“You might credit me with disliking the idea of it for us all,” she said. “You really are getting into the way of saying such disagreeable things, Betty.”

Before Betty had time to reply, perhaps fortunately so, Frances interrupted the discussion.

“My dear Eira,” she said, “it is all very well to treat Madeleine to the privileges of intimate friend in the shape of small family jars, but I really think you are overdoing it a little.”

“Yes,” agreed Madeleine, though the kindly laugh which accompanied her words took from them any possible sting. “You will end by making me the self-conscious one if you don’t take care. I shall feel as if I had been dreadfully disloyal to poor Elise if I have made you feel so about her! She is not unkind, and she does not mean to be censorious. It is only—I wish I could make you understand—that she has got an orthodox little conventional standard of her own that she tries to fit every one into, and if they won’t go in, why then—”

“A kind of bed of oh! what was the man’s name? It begins with P—Pro—” said Eira.

“Procrustes,” said Frances, with a smile; and Madeleine laughed. Only Betty remained grave.

“The results are not quite so terrible in Elise’s case,” said her sister-in-law. “You really need not be afraid of her. But I am rather afraid of my own sensations to-morrow! If the poor thing looks at you, or makes the mildest remark, you will suspect something personal! You, at least, Eira, will do so, and then you will get onto your high horse at once!”

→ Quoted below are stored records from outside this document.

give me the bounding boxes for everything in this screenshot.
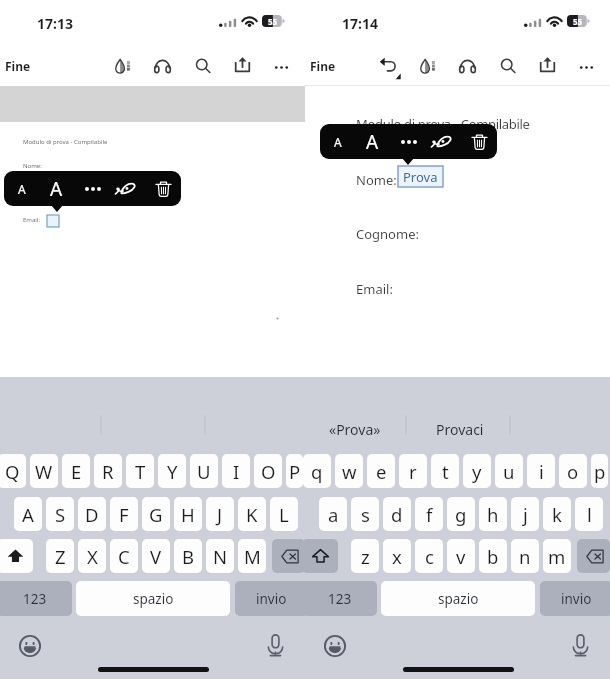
staticText: invio: [561, 590, 592, 608]
button[interactable]: N: [206, 539, 234, 573]
button[interactable]: j: [511, 497, 539, 531]
button[interactable]: f: [415, 497, 443, 531]
button[interactable]: J: [206, 497, 234, 531]
button[interactable]: Signature: [428, 124, 455, 159]
button[interactable]: p: [591, 454, 608, 488]
button[interactable]: Listen: [153, 57, 172, 76]
button[interactable]: Shift: [0, 539, 33, 573]
button[interactable]: Dictation: [572, 634, 589, 657]
button[interactable]: d: [383, 497, 411, 531]
button[interactable]: Undo: [379, 56, 398, 75]
button[interactable]: I: [222, 454, 250, 488]
staticText: c: [425, 544, 434, 569]
button[interactable]: Shift: [302, 539, 338, 573]
button[interactable]: Q: [0, 454, 26, 488]
button[interactable]: Search: [499, 57, 517, 75]
button[interactable]: Provaci: [428, 415, 492, 444]
button[interactable]: c: [415, 539, 443, 573]
button[interactable]: S: [46, 497, 74, 531]
button[interactable]: q: [303, 454, 331, 488]
button[interactable]: Listen: [458, 57, 477, 76]
staticText: l: [587, 502, 592, 527]
button[interactable]: y: [463, 454, 491, 488]
button[interactable]: z: [351, 539, 379, 573]
button[interactable]: a: [319, 497, 347, 531]
button[interactable]: invio: [540, 581, 610, 616]
button[interactable]: E: [62, 454, 90, 488]
button[interactable]: V: [142, 539, 170, 573]
button[interactable]: P: [286, 454, 303, 488]
button[interactable]: G: [142, 497, 170, 531]
staticText: Y: [167, 459, 178, 484]
button[interactable]: B: [174, 539, 202, 573]
staticText: t: [442, 459, 449, 484]
button[interactable]: A: [324, 124, 351, 159]
button[interactable]: m: [543, 539, 571, 573]
button[interactable]: 123: [0, 581, 72, 616]
button[interactable]: Backspace: [577, 539, 610, 573]
button[interactable]: H: [174, 497, 202, 531]
button[interactable]: g: [447, 497, 475, 531]
button[interactable]: spazio: [381, 581, 535, 616]
button[interactable]: 123: [302, 581, 377, 616]
button[interactable]: R: [94, 454, 122, 488]
button[interactable]: w: [335, 454, 363, 488]
button[interactable]: spazio: [76, 581, 230, 616]
button[interactable]: o: [559, 454, 587, 488]
button[interactable]: t: [431, 454, 459, 488]
button[interactable]: Delete: [466, 124, 493, 159]
button[interactable]: L: [270, 497, 298, 531]
button[interactable]: T: [126, 454, 154, 488]
button[interactable]: F: [110, 497, 138, 531]
button[interactable]: «Prova»: [321, 415, 389, 444]
button[interactable]: W: [30, 454, 58, 488]
button[interactable]: Fine: [305, 53, 346, 79]
button[interactable]: h: [479, 497, 507, 531]
button[interactable]: Prova: [398, 166, 443, 187]
button[interactable]: A: [43, 171, 70, 206]
button[interactable]: invio: [235, 581, 308, 616]
button[interactable]: u: [495, 454, 523, 488]
button[interactable]: A: [8, 171, 35, 206]
button[interactable]: i: [527, 454, 555, 488]
button[interactable]: e: [367, 454, 395, 488]
button[interactable]: r: [399, 454, 427, 488]
staticText: s: [361, 502, 370, 527]
button[interactable]: C: [110, 539, 138, 573]
button[interactable]: More: [395, 124, 422, 159]
button[interactable]: Highlighter: [419, 57, 437, 75]
button[interactable]: Emoji keyboard: [19, 635, 41, 657]
button[interactable]: More options: [274, 60, 289, 75]
button[interactable]: l: [575, 497, 603, 531]
button[interactable]: A: [14, 497, 42, 531]
button[interactable]: k: [543, 497, 571, 531]
button[interactable]: M: [238, 539, 266, 573]
button[interactable]: X: [78, 539, 106, 573]
button[interactable]: b: [479, 539, 507, 573]
button[interactable]: Y: [158, 454, 186, 488]
button[interactable]: Emoji keyboard: [324, 635, 346, 657]
button[interactable]: Share: [234, 56, 251, 73]
button[interactable]: s: [351, 497, 379, 531]
button[interactable]: Fine: [0, 53, 41, 79]
button[interactable]: Search: [194, 57, 212, 75]
button[interactable]: More options: [579, 60, 594, 75]
button[interactable]: Dictation: [267, 634, 284, 657]
button[interactable]: [47, 215, 59, 227]
button[interactable]: O: [254, 454, 282, 488]
button[interactable]: D: [78, 497, 106, 531]
button[interactable]: Z: [46, 539, 74, 573]
button[interactable]: Share: [539, 56, 556, 73]
button[interactable]: U: [190, 454, 218, 488]
button[interactable]: More: [79, 171, 106, 206]
button[interactable]: Highlighter: [114, 57, 132, 75]
button[interactable]: Signature: [112, 171, 139, 206]
button[interactable]: K: [238, 497, 266, 531]
staticText: O: [261, 459, 276, 484]
button[interactable]: x: [383, 539, 411, 573]
button[interactable]: Backspace: [272, 539, 305, 573]
button[interactable]: v: [447, 539, 475, 573]
button[interactable]: n: [511, 539, 539, 573]
button[interactable]: A: [359, 124, 386, 159]
button[interactable]: Delete: [150, 171, 177, 206]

“No, no,” said Frances, “she will not be so foolish. Mounting one’s high horse is a very lowering proceeding.”

“Yes,” said Eira, “I think I agree with you—on consideration. And if I come, Madeleine, please forget all the silly things I have said. Candidly speaking, I think my chief feeling about your sister-in-law is curiosity. I liked Mr Ryder Morion, and it is interesting to fit in what you have said of her with a certain amount of resemblance to him—her brother.”

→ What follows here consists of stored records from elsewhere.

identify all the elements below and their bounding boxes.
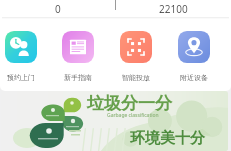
staticText: 新手指南 [64,73,92,82]
staticText: 0 [55,2,61,16]
staticText: Garbage classification [107,112,159,119]
button[interactable]: 附近设备 [165,31,223,82]
staticText: 附近设备 [180,73,208,82]
button[interactable]: 新手指南 [49,31,107,82]
button[interactable]: 预约上门 [0,31,49,82]
button[interactable]: 22100 [116,0,231,18]
button[interactable]: 智能投放 [107,31,165,82]
staticText: 环境美十分 [130,129,205,148]
button[interactable]: 垃圾分一分 [1,91,228,151]
staticText: 22100 [159,2,188,16]
staticText: 预约上门 [7,73,35,82]
button[interactable]: 0 [0,0,115,18]
staticText: 垃圾分一分 [87,93,172,114]
staticText: 智能投放 [122,73,150,82]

But Eira’s curiosity was not destined to be directly gratified as soon as she expected. For Lady Emma, on receiving the invitation, decided that it was far better not to accept it too literally as regarded the “all of you,” and it was accompanied by her two elder daughters only that she set forth, the following afternoon, on the visit to the Craig-Morion of much more formality than the recent almost familiar intercourse which even the elders of the two households had half-unconsciously drifted into.